We can help publishers in India get global readership: Sharad Mohan
Sharad Mohan is the regional manager (Indian subcontinent) for Global Publishers Services (GPS). Based in New Delhi, he is responsible for all sales into India, Pakistan, Nepal, Sri Lanka, Bangladesh and the Maldives. He has over 15 years of experience in retail and distribution in India. For the last six years, Mohan served as the regional sales manager (subcontinent) for The Perseus Books Group. He has previously held sales management positions for The Times of India, Virgin Comics, Westland Distributors Pvt Ltd., and Rupa & Co. 

Talking about his plans for the GPS, Mohan says, “The idea is to make a wide range of new books available to the Indian readers.

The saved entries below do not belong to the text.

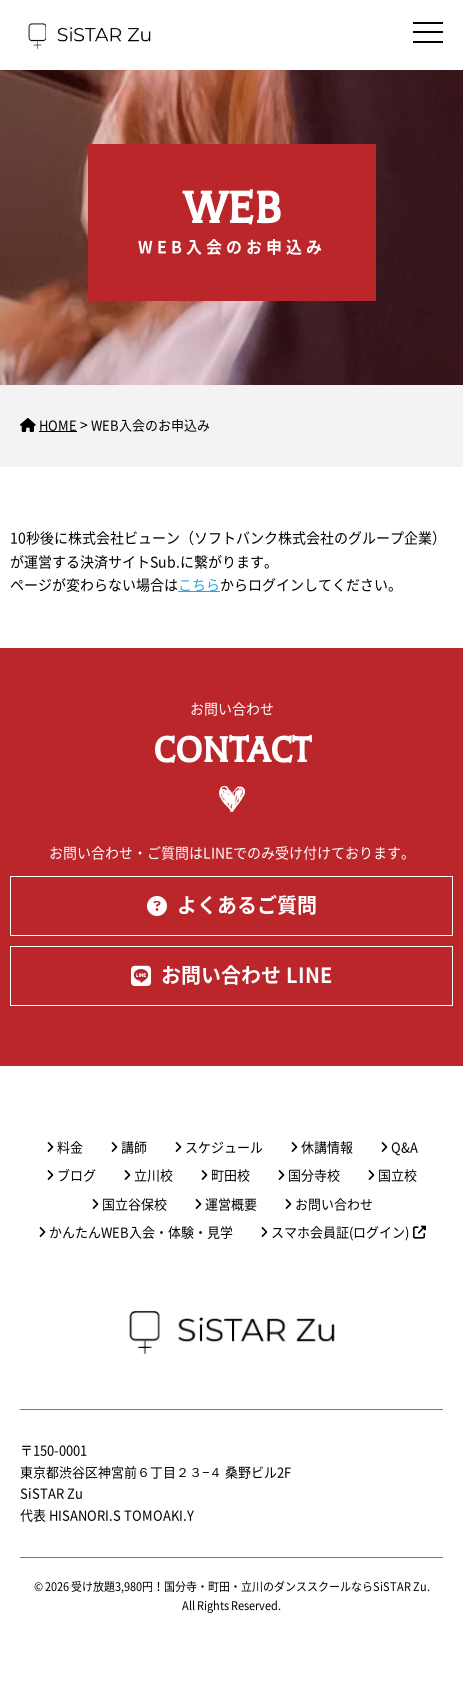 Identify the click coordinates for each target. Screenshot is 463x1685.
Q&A (404, 1147)
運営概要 (231, 1204)
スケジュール (224, 1147)
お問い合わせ (334, 1204)
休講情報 (327, 1147)
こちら (199, 585)
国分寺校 (314, 1175)
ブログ (76, 1175)
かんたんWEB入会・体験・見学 (141, 1232)
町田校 (230, 1175)
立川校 (153, 1175)
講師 (134, 1147)
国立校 (397, 1175)
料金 (70, 1147)
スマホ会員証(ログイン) (348, 1232)
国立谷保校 (134, 1204) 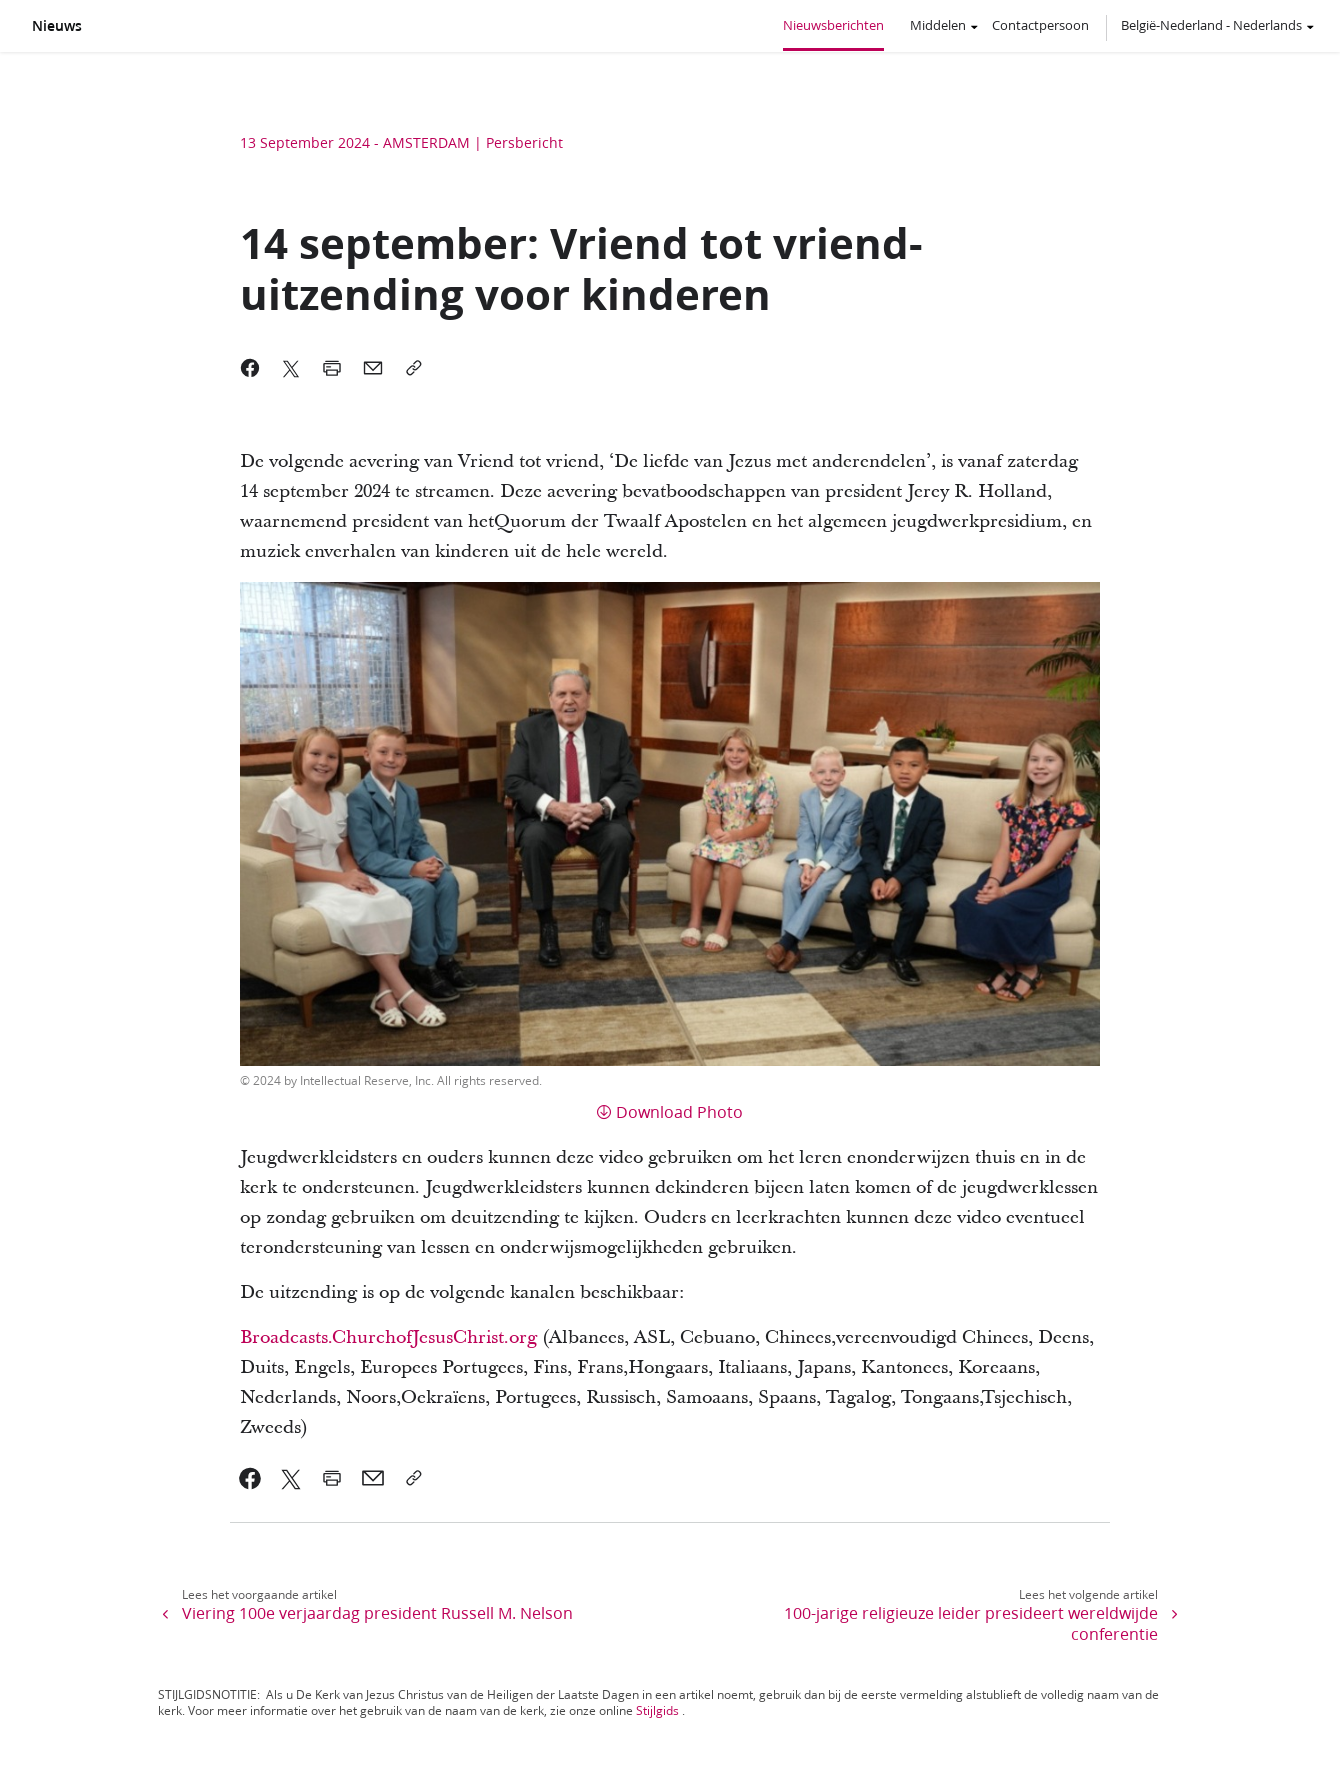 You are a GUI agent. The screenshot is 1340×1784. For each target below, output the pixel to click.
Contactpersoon (1040, 25)
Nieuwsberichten (833, 25)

GPS has been very focused on selecting potential publishers with a thrust on international audience.” Mohan says Illinois-based publisher Sourcebooks has strong lists under YA, children and reference categories which will interest the Indian readers. Sounds True, an independent multimedia publishing company based in Kentucky, has books on yoga, meditation, healing, Ayurveda and Buddhism etc which will appeal to the spiritually-inclined in India, says Mohan.

Regarding distribution, Mohan says, “We are in the process of finalising it and will announce it soon. We are investing our energies into jointly building and nurturing our publishers by helping them zero down on a range of tittles that will interest the Indian readers.” 

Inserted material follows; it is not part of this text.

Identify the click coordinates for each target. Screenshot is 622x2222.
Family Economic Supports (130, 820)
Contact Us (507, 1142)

Can small publishers from India become a part of GPS? What benefits can they expect? Mohan says, “At GPS, the focus is on the US and UK publishers who do not have an active presence in international markets. For Indian publishers, we can offer a solution under Baker &Taylor Retail model to give them global audience. This is something we have in mind and are working on.” 

Sharing about the sales channels GPS would rely upon, Mohan says the focus for now is trade channels since a majority of publishers on board have books for the trade market. However, he adds that GPS also has a very strong relationship with institutional and academic distributors who will help channelise books from GPS to institutions. 

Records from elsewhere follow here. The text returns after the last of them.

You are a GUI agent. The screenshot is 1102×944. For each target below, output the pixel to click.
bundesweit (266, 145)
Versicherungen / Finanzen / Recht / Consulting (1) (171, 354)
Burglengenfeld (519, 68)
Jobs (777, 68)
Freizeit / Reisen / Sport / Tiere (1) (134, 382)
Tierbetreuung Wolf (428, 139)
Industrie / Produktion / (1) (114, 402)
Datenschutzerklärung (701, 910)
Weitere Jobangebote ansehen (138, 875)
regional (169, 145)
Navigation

GPS seems like an idea whose time has come. But is the Indian market ready for something as innovative and experimental like this? Mohan says, “Our retail figures clearly indicate that the readers are more aware and experimental. They are continually enhancing their knowledge in different areas of their interest. At GPS, our focus is to have more such publishers so that we can make the books readily available to readers at reasonable prices.” 

What kind of structural differences are going to be in India in terms of pricing, formatting and packaging? “We’ll surely have a distinct approach for each book in terms of overall packaging, keeping in mind the various influencing factors,” says Mohan, adding that in the next 4-5 years, he sees GPS establish itself which will enable it to consider various models for the next stage of growth.